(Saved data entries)
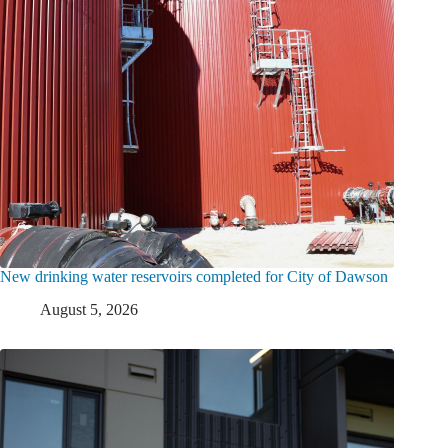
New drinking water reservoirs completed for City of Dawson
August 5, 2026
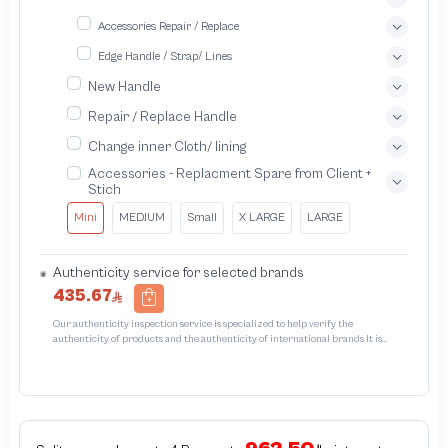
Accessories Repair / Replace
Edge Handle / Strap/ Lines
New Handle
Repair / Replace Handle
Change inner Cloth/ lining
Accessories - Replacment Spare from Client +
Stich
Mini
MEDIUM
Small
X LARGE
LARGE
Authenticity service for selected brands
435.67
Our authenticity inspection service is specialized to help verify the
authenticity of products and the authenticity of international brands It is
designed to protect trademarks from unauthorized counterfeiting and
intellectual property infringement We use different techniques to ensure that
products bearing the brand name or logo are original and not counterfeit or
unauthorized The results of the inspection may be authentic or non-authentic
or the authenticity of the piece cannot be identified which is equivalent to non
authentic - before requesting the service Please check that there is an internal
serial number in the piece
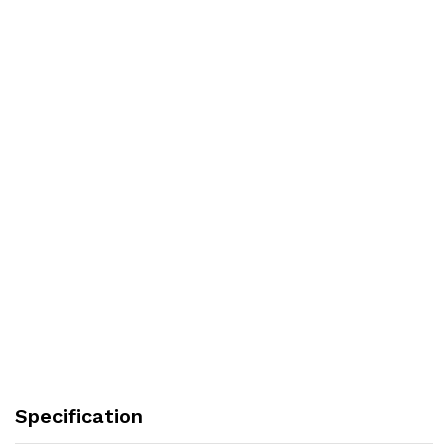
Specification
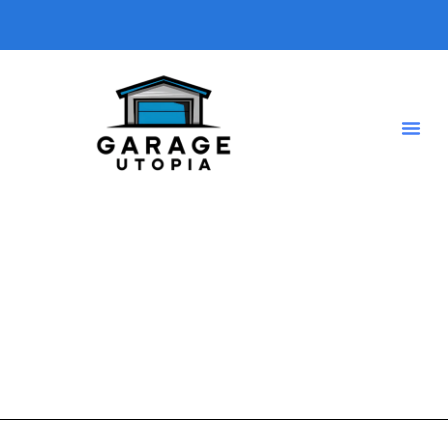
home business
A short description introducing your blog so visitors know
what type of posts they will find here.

--

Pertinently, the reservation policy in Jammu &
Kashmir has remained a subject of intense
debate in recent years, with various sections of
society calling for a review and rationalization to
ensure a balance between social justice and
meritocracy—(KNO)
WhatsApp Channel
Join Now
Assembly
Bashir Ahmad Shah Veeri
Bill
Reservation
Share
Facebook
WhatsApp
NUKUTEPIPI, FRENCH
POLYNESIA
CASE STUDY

* * *

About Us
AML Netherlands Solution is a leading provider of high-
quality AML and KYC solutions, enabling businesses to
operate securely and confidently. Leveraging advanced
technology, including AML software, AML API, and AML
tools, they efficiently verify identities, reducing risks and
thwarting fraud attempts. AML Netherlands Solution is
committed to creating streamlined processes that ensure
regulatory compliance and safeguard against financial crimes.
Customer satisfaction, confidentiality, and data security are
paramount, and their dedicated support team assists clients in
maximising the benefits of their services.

Task description: Search the records above for the string "they". Report each line that has it.

The completed task:
what type of posts they will find here.
tools, they efficiently verify identities, reducing risks and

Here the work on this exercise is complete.